Contrary to popular belief, people have not borrowed more on mortgages than they did in the last crash. Mortgages in relation to income peaked at virtually the same points as it did in the late 80s and early 90s.
Perhaps a couple of the biggest differences are that interest rates and inflation are still historically low and that banks themselves borrowed significantly more money to lend to consumers rather than using savers deposits. A profitable strategy in good times but higher risk. Also, consumers, whilst not necessarily borrowing more in relation to mortgages against their income, have borrowed far more by other means. Store cards, buy now pay later, personal loans, car credit, credit cards, overdrafts etc. So, overall consumer debt has sky rocketed.
Another issue is that we had 10 good years and people got used to it and thought it was the norm. They forgot bad things can happen and whilst things are not bad compared to other events that have occurred historically they are bad by recent standards. As I mentioned, interest rates and inflation are not high by historical standards yet you have people panicking over affordability and rising prices because a good chunk of the current generation have never experienced a bad period and the media tells them to panic basically.
I've said it before, this is a Darwin event. It will cull the unprofitable and many will not survive. Some of whom will be very good individuals who dont deserve it but fall foul of bad timing and bad luck. It will hit those that are mortgage only more than those that have diversified business models.
Last time round, those that relied on indemnity commission on life assurance suffered a lot as insurances are often the things that get cancelled early on when things are bad. I know a few advisers that lost their homes due to clawbacks escalating out of control. If the lenders bring back equal terms then at least this time round re mortgaging will still be possible (which wasnt very common last time round and was only new at the time).
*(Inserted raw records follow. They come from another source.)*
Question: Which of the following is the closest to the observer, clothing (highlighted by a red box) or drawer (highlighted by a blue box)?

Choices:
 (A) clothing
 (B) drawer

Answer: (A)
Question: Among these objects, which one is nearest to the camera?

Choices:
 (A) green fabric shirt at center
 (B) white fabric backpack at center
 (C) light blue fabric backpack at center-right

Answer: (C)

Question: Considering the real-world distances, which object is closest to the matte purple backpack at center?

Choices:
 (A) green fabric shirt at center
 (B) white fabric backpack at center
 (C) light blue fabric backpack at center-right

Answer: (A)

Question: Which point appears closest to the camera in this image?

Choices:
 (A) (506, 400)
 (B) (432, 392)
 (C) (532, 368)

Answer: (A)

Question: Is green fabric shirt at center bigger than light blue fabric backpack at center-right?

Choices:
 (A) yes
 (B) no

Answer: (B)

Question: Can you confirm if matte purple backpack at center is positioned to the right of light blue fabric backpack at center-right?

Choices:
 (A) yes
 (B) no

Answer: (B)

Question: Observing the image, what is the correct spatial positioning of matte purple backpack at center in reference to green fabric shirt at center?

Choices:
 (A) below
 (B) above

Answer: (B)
I would suggest mortgage advisers look to get investment qualifications. The number of IFAs is going to drop in the coming years with the increased qualification standards and with the average age of an IFA at 53, then many of them are not going to take the extra exams. Ive been approached already by a few IFAs who intend to cease at the last possible moment (expectation is FSA will give a 3-5 year transition). Plus with tied agents no longer being able to give financial advice, the market is going to open up more.I am an Independent Financial Adviser (IFA). The comments I make are just my opinion and are for discussion purposes only. They are not financial advice and you should not treat them as such. If you feel an area discussed may be relevant to you, then please seek advice from an Independent Financial Adviser local to you.0 -
Think previously less advisers were truely "self employed" as they are now ( whether be DA or AR) ... whilst many advisers were called S/E they were part of sales teams or were actually employed - so the individuals did not always get hit by clawbacks.
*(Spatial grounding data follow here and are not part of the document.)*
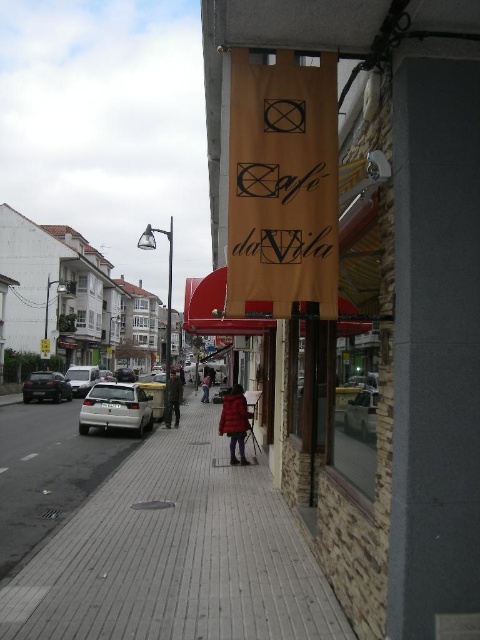 Question: Is orange fabric sign at upper center positioned before silver metallic sedan at center?

Choices:
 (A) no
 (B) yes

Answer: (B)

Question: Which object appears closest to the camera in this image?

Choices:
 (A) dark brown leather jacket at center
 (B) white matte car at lower left
 (C) red wool coat at center
 (D) smooth concrete pavement at center

Answer: (D)

Question: Estimate the real-world distances between objects in this image. Which object is closer to the smooth concrete pavement at center?

Choices:
 (A) orange fabric sign at upper center
 (B) silver metallic sedan at center
 (C) matte red coat at center

Answer: (A)

Question: Considering the real-world distances, which object is closest to the red wool coat at center?

Choices:
 (A) matte red coat at center
 (B) metallic silver car at center
 (C) dark brown leather jacket at center
 (D) silver metallic car at left

Answer: (D)

Question: Can you confirm if orange fabric sign at upper center is positioned below dark brown leather jacket at center?

Choices:
 (A) yes
 (B) no

Answer: (B)

Question: Can you confirm if white matte car at lower left is positioned to the left of matte red coat at center?

Choices:
 (A) yes
 (B) no

Answer: (A) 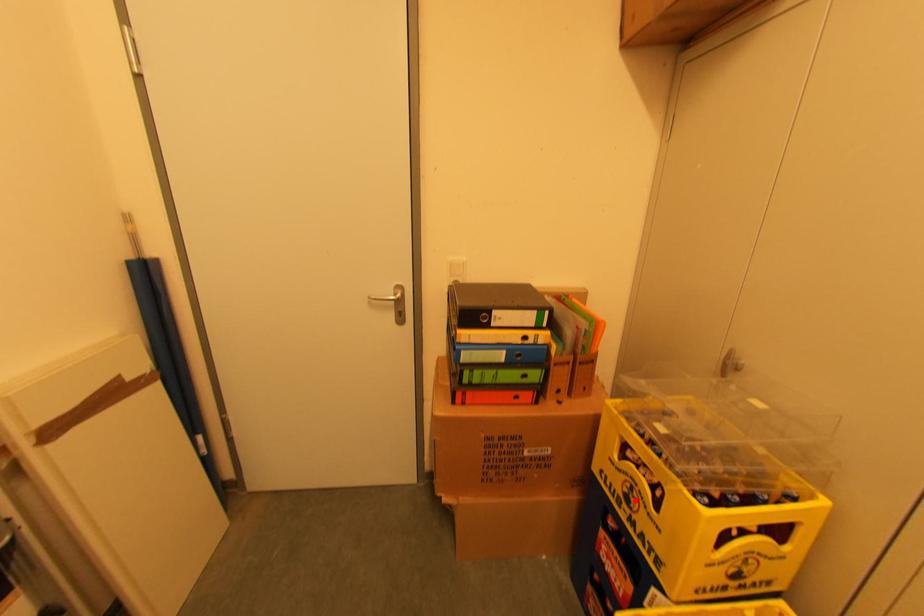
So yes those doing lower end business on indemnity might have problems brewing.Any posts on here are for information and discussion purposes only and shouldn't be seen as (financial) advice.0 -
Being in this line of work is too much liability, too much hassle & too little money!I am a Mortgage Adviser
You should note that this site doesn't check my status as a mortgage adviser, so you need to take my word for it. This signature is here as I follow MSE's Mortgage Adviser Code of Conduct. Any posts on here are for information and discussion purposes only and shouldn't be seen as financial advice.0 -
Ian I am glad to see your busy. We have a good client bank, but I only been going 3 years and have given away to much business this yeah to direct deals.
If Ihad known it was going to last this long I think I would have been less honest, but then again I know I can sleep at night.